$8M in federal money coming to Oakland nonprofit to help children read
OAKLAND, Calif. - An Oakland-based nonprofit received $8 million in federal money to further its efforts to help children read, Rep. Barbara Lee, D-Oakland, said Thursday.
Nonprofit Reading Partners received the money from the U.S. Department of Education to strengthen its efforts to help children in lower-income neighborhoods.
The money will help Reading Partners expand its tutoring program and be used to assess the effectiveness of the tutoring.
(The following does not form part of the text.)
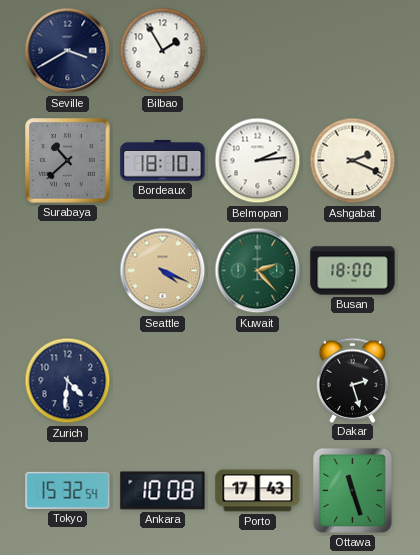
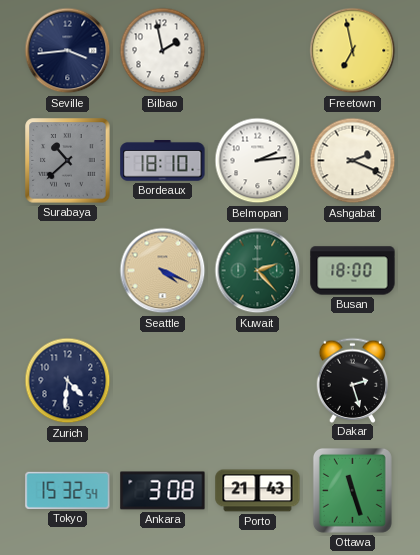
Seville: 3:40 -> 3:44
Bilbao: 1:55 -> 1:58
Freetown: none -> 6:58
Ankara: 10:08 -> 3:08
Porto: 17:43 -> 21:43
"Programs like this are doing vital work to close the equity gap in our public schools," Lee said in a statement. "For generations, Black, Brown, and lower-income students in our public schools have been denied equitable resources and educational opportunities. "Reading Partners is making a difference by giving those students the foundation they need to succeed in school and throughout their lives."
Reading Partners' tutoring program serves 16,000 students each year in grades K-4. In the East Bay, it's been helping more than 500 students at 14 schools in Oakland and San Lorenzo.
Reading Partners provides weekly support to students individually to help them read at grade level.
"This funding will catalyze our work with students and communities in the East Bay and across the country," Reading Partners CEO Adeola Whitney said in a statement. "Many thanks to the Department of Education for having confidence in our program and to legislators like Congresswoman Barbara Lee for advocating for increased EIR (Education, Innovation and Research) funding that helps enable proven nonprofits like Reading Partners to support as many students as possible."